`Global warming upsetting biological clock of species`
Global warming is disrupting the biological clocks of many animal species and changes in them are unnatural and unlike than their usual activities of reproduction and habitation.
New Delhi: Global warming is disrupting the biological clocks of many animal species and changes in them are unnatural and unlike than their usual activities of reproduction and habitation, environmentalists say.
Naturalist Raza H Tehsin and his daughter Udaipur`s Wildlife Warden Arefa Tehsin studied the behavioural changes in birds, snakes and fish and concluded that global warming was upsetting their biological clock.
According to B C Choudhury, honorary advisor of the Marine Conservation Division of Wildlife Trust of India (WTI), the changes in many species are more apparent on the global warming sea level rise, changes in temperature and tidal cycles.
"Predicting the change will be significant in the coastal areas. Also with climate change, the phenological cycle will change of the plants particularly in the higher altitude areas many of insects and nectar-feeding birds that breed in these areas, their feeding regime will also change. Therefore their biological and breeding cycles will also change," Choudhury said.
The Tehsins say that four species of murrel fish (Chenna species) are found in Udaipur district. It is a kind of fish which can breathe in water as well as take air directly from the atmosphere. Also it makes its nest in underwater weeds, plants or some sheltered corner and lays eggs there.
"In the rivers, it lays eggs between May and June. During this time the force of water is less and the eggs don`t get carried away in the current. As the danger of eggs flowing away is lesser in lakes, murrel breeds during July to August as well," says Arefa.
"They generally prefer shallow waters with moss and weeds. At short intervals brood comes to the surface to take air. Till the time they grow up, both the parents look after them. Another intriguing fact is that the parents keep devouring the fingerlings now and then. Rest of the times they sustain themselves on frogs, small fish and other water creatures."
Raza says murrel`s behaviour has also been affected by
global warming to a great extent.
"Their breeding season is over, and yet not only do they continue to lay eggs in Chambal river and its tributaries this year but have also have been observed at many places with their broods.
"In the same context, in the region of Chambal, the migratory duck pintail comes from north - the cold region of Antarctic - in the beginning of October. This year it was seen in large numbers in the month of September itself," Raza says.
"Peacock and grey partridge whose chicks are seen from February to July, have started to breed again in September and their chicks can be seen at this time of the year. There are mothers with semi-adults and baby chicks, both together.
"The temperature and humidity is so high for the reptiles that the snakes have begun breeding again. Especially some cobras, kraits and rat snakes were seen in pairs and seem ready to attack. Not only this, there has been a rise in snakebites also," Raza further says.
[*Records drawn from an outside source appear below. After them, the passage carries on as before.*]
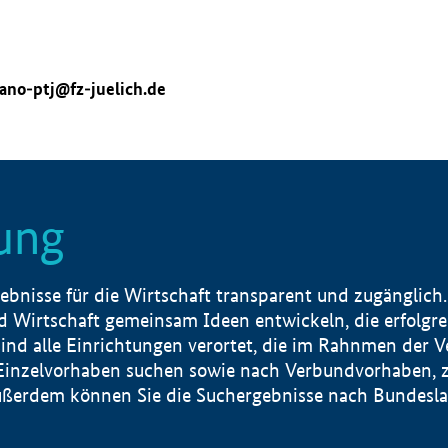
ano-ptj@fz-juelich.de
ung
nisse für die Wirtschaft transparent und zugänglich.
 Wirtschaft gemeinsam Ideen entwickeln, die erfolg
ind alle Einrichtungen verortet, die im Rahnmen der 
 Einzelvorhaben suchen sowie nach Verbundvorhaben, z
erdem können Sie die Suchergebnisse nach Bundesland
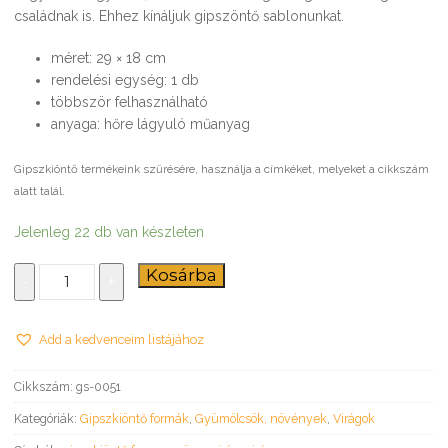
családnak is. Ehhez kínáljuk gipszöntő sablonunkat.
méret: 29 × 18 cm
rendelési egység: 1 db
többször felhasználható
anyaga: hőre lágyuló műanyag
Gipszkiöntő termékeink szűrésére, használja a címkéket, melyeket a cikkszám
alatt talál.
Jelenleg 22 db van készleten
Virág
Kosárba
-
+
–
gipszkiöntő
forma
Add a kedvenceim listájához
mennyiség
Cikkszám:
gs-0051
Kategóriák:
Gipszkiöntő formák
,
Gyümölcsök, növények
,
Virágok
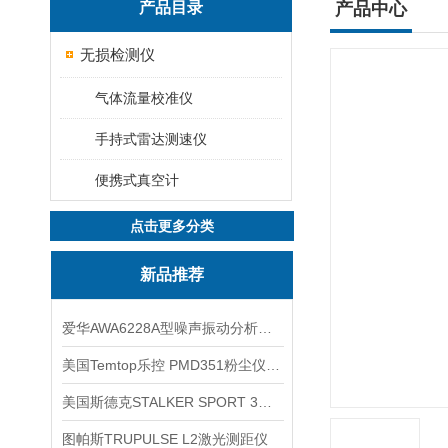
产品目录
产品中心
无损检测仪
气体流量校准仪
手持式雷达测速仪
便携式真空计
点击更多分类
新品推荐
爱华AWA6228A型噪声振动分析仪(声级计)
美国Temtop乐控 PMD351粉尘仪PM2.5粒子
美国斯德克STALKER SPORT 3雷达测速仪
图帕斯TRUPULSE L2激光测距仪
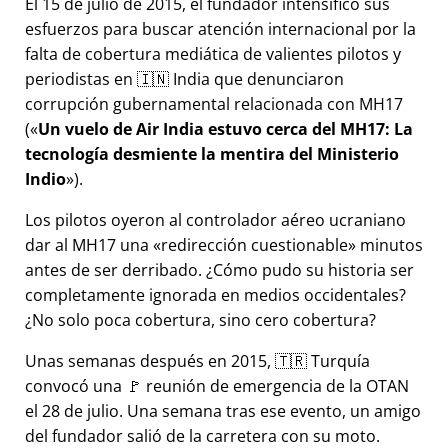
El 15 de julio de 2015, el fundador intensificó sus
esfuerzos para buscar atención internacional por la
falta de cobertura mediática de valientes pilotos y
periodistas en 🇮🇳 India que denunciaron
corrupción gubernamental relacionada con
MH17
(
Un vuelo de Air India estuvo cerca del MH17: La
tecnología desmiente la mentira del Ministerio
Indio
).
Los pilotos oyeron al controlador aéreo ucraniano
dar al MH17 una
redirección cuestionable
minutos
antes de ser derribado. ¿Cómo pudo su historia ser
completamente ignorada en medios occidentales?
¿No solo poca cobertura, sino cero cobertura?
Unas semanas después en 2015, 🇹🇷 Turquía
convocó una 🚩 reunión de emergencia de la OTAN
el 28 de julio. Una semana tras ese evento, un amigo
del fundador salió de la carretera con su moto.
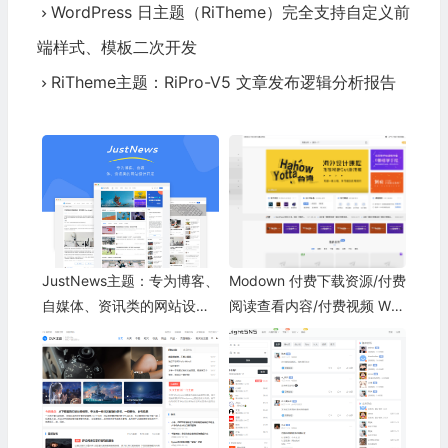
WordPress 日主题（RiTheme）完全支持自定义前
端样式、模板二次开发
RiTheme主题：RiPro-V5 文章发布逻辑分析报告
JustNews主题：专为博客、
Modown 付费下载资源/付费
自媒体、资讯类的网站设计
阅读查看内容/付费视频 Wor
开发
dPress主题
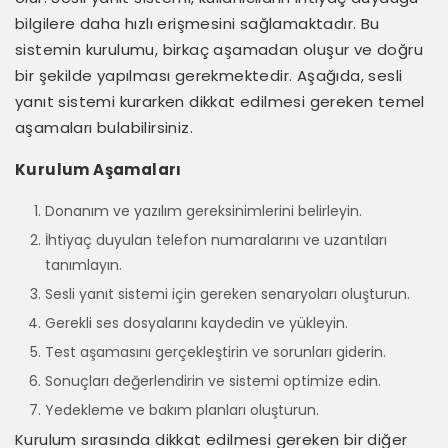
bilgilere daha hızlı erişmesini sağlamaktadır. Bu
sistemin kurulumu, birkaç aşamadan oluşur ve doğru
bir şekilde yapılması gerekmektedir. Aşağıda, sesli
yanıt sistemi kurarken dikkat edilmesi gereken temel
aşamaları bulabilirsiniz.
Kurulum Aşamaları
Donanım ve yazılım gereksinimlerini belirleyin.
İhtiyaç duyulan telefon numaralarını ve uzantıları
tanımlayın.
Sesli yanıt sistemi için gereken senaryoları oluşturun.
Gerekli ses dosyalarını kaydedin ve yükleyin.
Test aşamasını gerçekleştirin ve sorunları giderin.
Sonuçları değerlendirin ve sistemi optimize edin.
Yedekleme ve bakım planları oluşturun.
Kurulum sırasında dikkat edilmesi gereken bir diğer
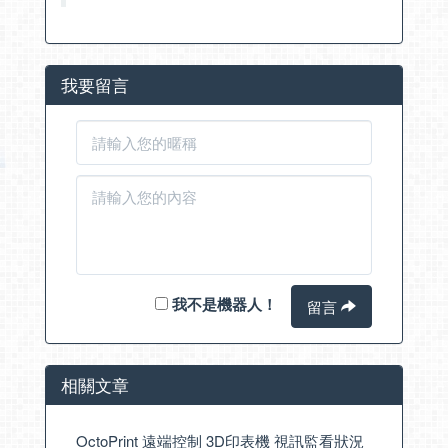
我要留言
我不是機器人！
留言
相關文章
OctoPrint 遠端控制 3D印表機 視訊監看狀況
The UN Convention on Migratory Species had recently pointed out that global warming threatens the migratory habits of many animals such as birds, turtles, dolphins or whales.
"Global warming disrupts the biological clocks of these animals. Many of these species then begin their migration at the wrong time or not at the start because they do not perceive the passage from one season to another.
"In this way threatens the reproduction of many species that require certain conditions to their reproductive process, such is the case for example of the Monarch Butterfly coming to Mexico to play," it says.
Climate change, according to the Convention, definitely affects all species and more to migratory species.
"The increase in sea level will also be a factor in the disappearance of many species will be sentenced to life their natural habitats or breeding."